Schreibentreiben trainieren

Mindestens einmal im Jahr wechsle ich die Seiten und lasse mir selbst sagen, wie es besser geht, das Schreiben. Am liebsten fahre ich dazu in die Bundesakademie für kulturelle Bildung in Wolfenbüttel. Jetzt war es wieder einmal soweit: Für drei Tage habe ich an einer Schreibwerkstatt zum journalistischen Schreiben über das Reisen unter der Leitung von ba-Programmleiter Olaf Kutzmutz und Journalist Klaus Viedebantt teilgenommen.

Manchmal werde ich tatsächlich gefragt, warum ich noch zu Schreibfortbildungen gehe, ich könne doch schon gut schreiben und immerhin verdiene ich mein Geld ja mit Schreibkursen und Lektorat, ich sollte also fit sein. – Ich kann dem nur entgegenhalten: Man ist nie gut genug. Es gibt immer etwas, das noch verbessert werden kann. Das gilt ja nicht nur für das Schreiben. Dazulernen ist immer möglich und ich meine sogar: ausdrücklich erwünscht.

Aber warum eine Werkstatt für Reisejournalismus?

Was sich speziell anhört, ist genau das Richtige für mich: An einem konkreten Thema neue Aspekte des Schreibens kennenlernen und ausprobieren. Ich schreibe viel auf Reisen und lektoriere journalistische Texte. Naheliegend genug?
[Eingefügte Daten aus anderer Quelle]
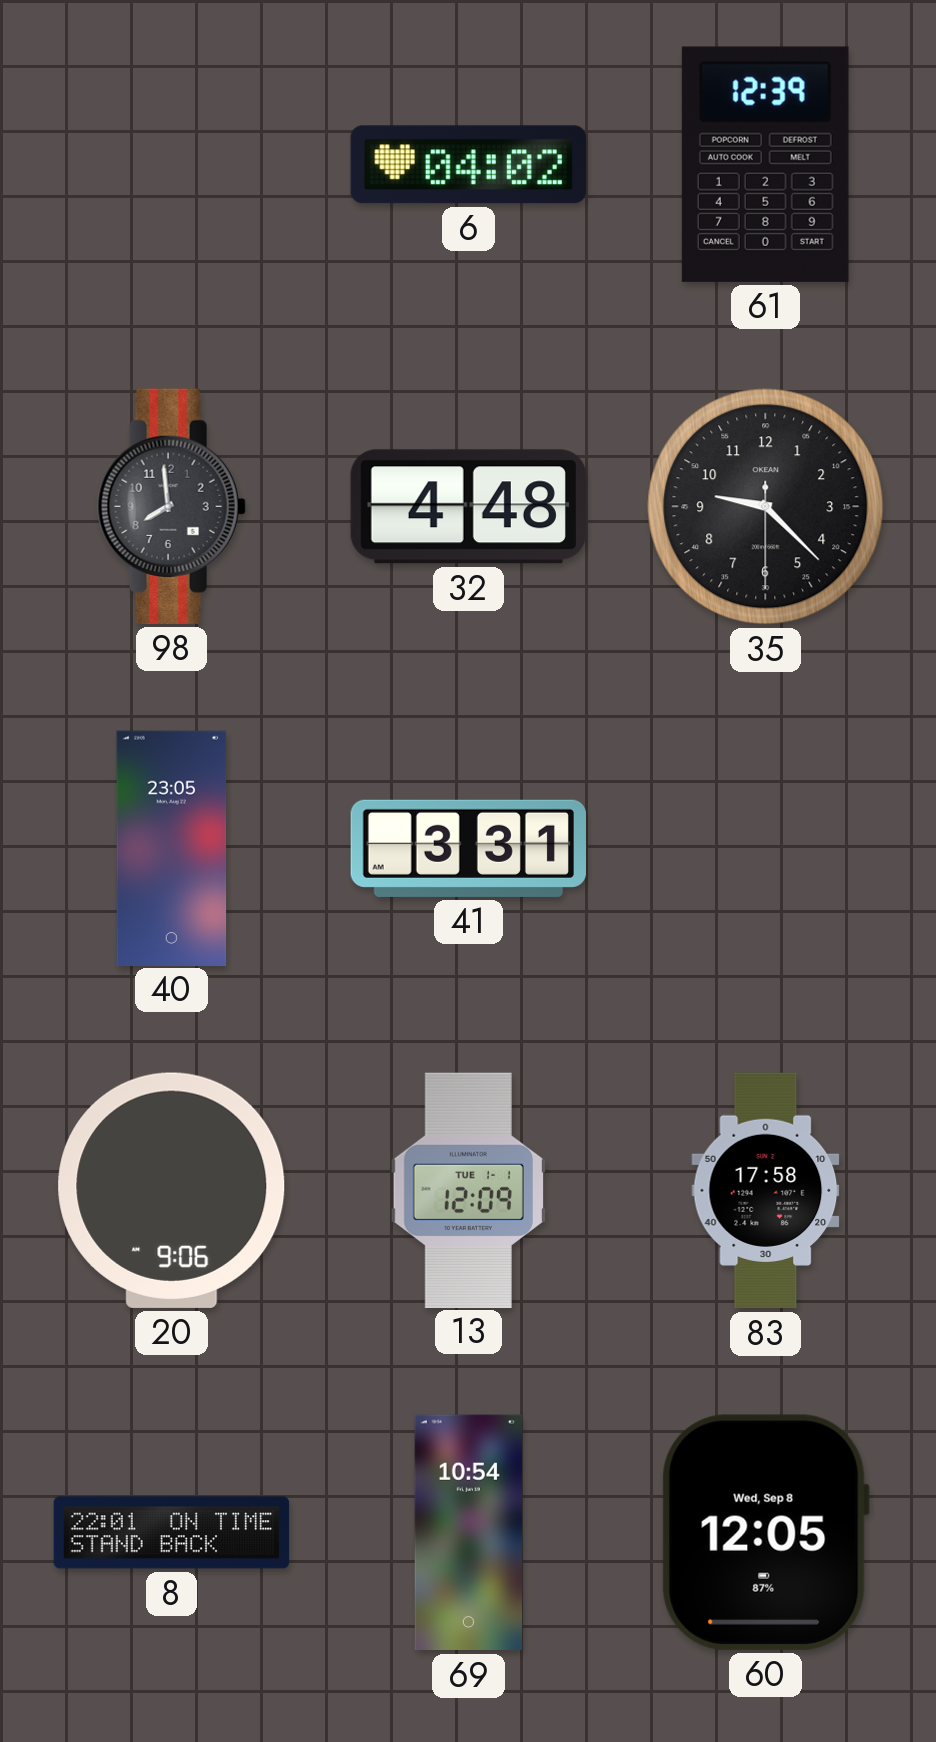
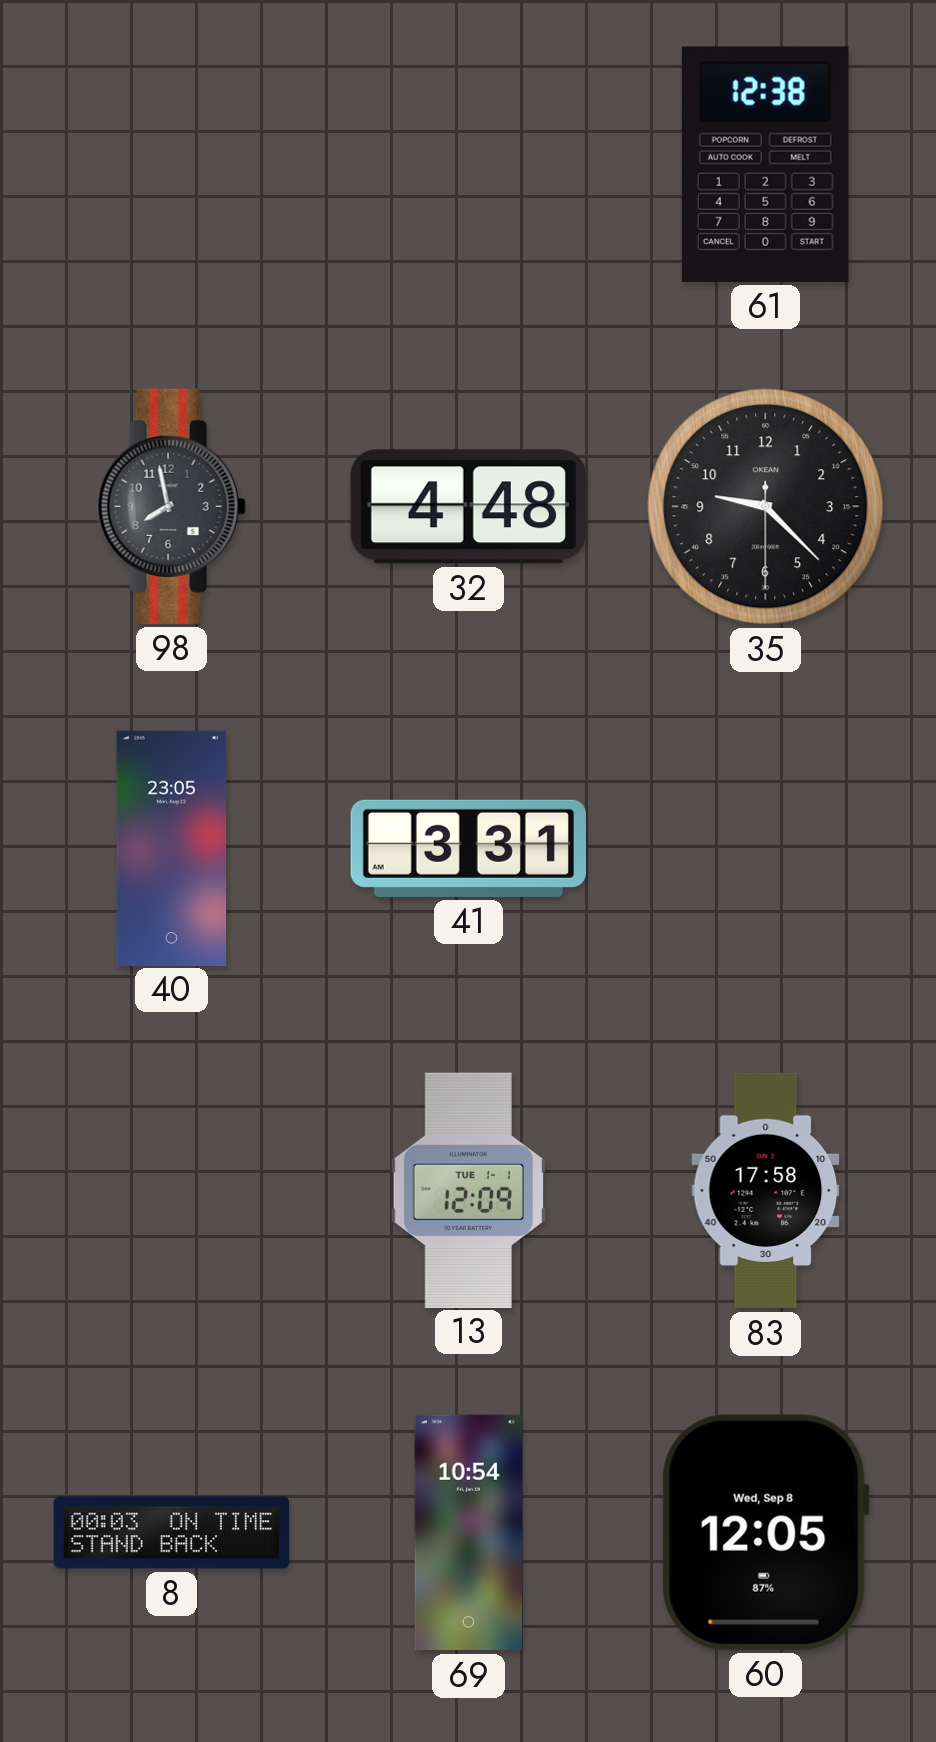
6: 04:02 -> none
61: 12:39 -> 12:38
98: 7:59 -> 7:58
20: 9:06 -> none
8: 22:01 -> 00:03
Arbeit am Stil ist unabhängig vom Schreibgenre und lässt sich mühelos übertragen. Die journalistische Herangehensweise über kleine Textformate und die Fokussiertheit auf eine konkrete Aussageabsicht schärft den Blick. Sprachstanzen, Phrasen und nichtssagende Adjektive braucht kein Text, während Anschaulichkeit und klare Struktur ihn verbessern. Nominalstil vermeiden. Starke Verben verwenden. Und dabei Orte und Stimmungen sprachlich treffend umsetzen. – Ganz ehrlich: All das könnte auch in der Vorankündigung für eine Romanwerkstatt stehen.
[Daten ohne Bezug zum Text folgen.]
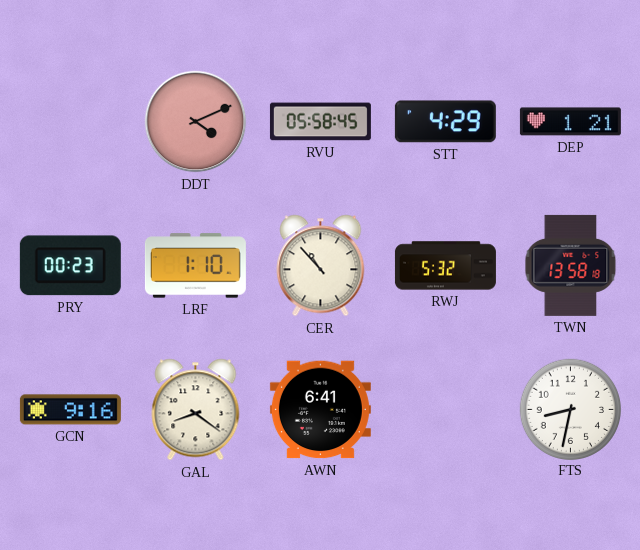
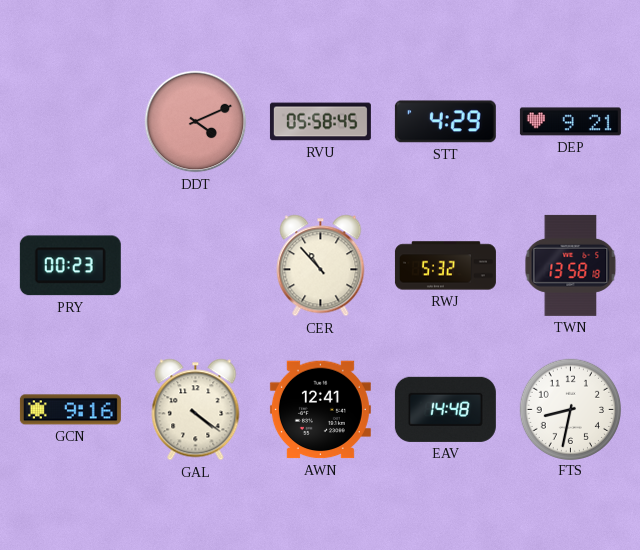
DEP: 1:21 -> 9:21
LRF: 1:10 -> none
GAL: 8:21 -> 4:21
AWN: 6:41 -> 12:41
EAV: none -> 14:48
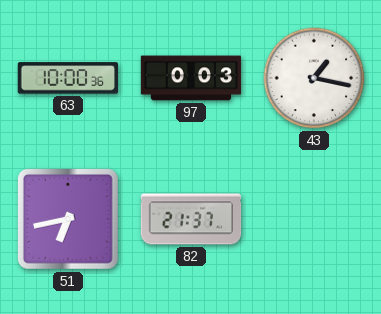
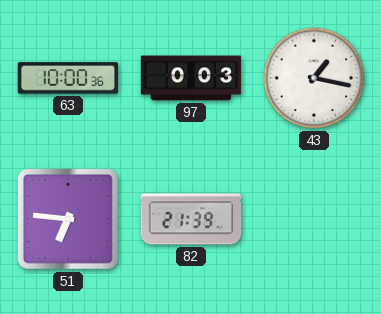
51: 6:43 -> 6:46
82: 21:37 -> 21:39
Neben dem fachlichen Input und dem Schreibtraining ist auf einer Fortbildung die Begegnung mit Kollegen aber fast ebenso wichtig. Wer meist alleine im stillen Kämmerlein arbeitet, schreibt und lektoriert, braucht auch mal Anregung von außen und das Gespräch mit Gleichgesinnten. Es ist einfach belebend für meine Arbeit, mich bei einer Tasse Kaffee auf dem Flur mit den Kollegen über Erfahrungen mit dem Branchenverband, Fachforen und Agenturen auszutauschen oder Tipps zu bekommen zu Urheberrecht, Honorargestaltung oder die Kontaktaufnahme mit Redaktionen und Verlagen.

Nach drei Tagen Wolfenbüttel fahre ich müde aber beflügelt nach Hause. Werde ich jetzt Reisejournalistin? Wahrscheinlich nicht. Aber ganz abgesehen davon, dass es einfach  richtig Spaß gemacht hat, habe ich meine eigene sprachliche Ausdrucksfähigkeit mal wieder auf den Prüfstand gestellt. Der journalistische Anspruch an die Texte hat mir gut getan. Ohne Selbstüberschätzung möchte ich sagen, dass am Ende  durchaus zufriedenstellende Reiseminiaturen herausgekommen sind, von denen die eine oder andere hier nachzulesen sein wird.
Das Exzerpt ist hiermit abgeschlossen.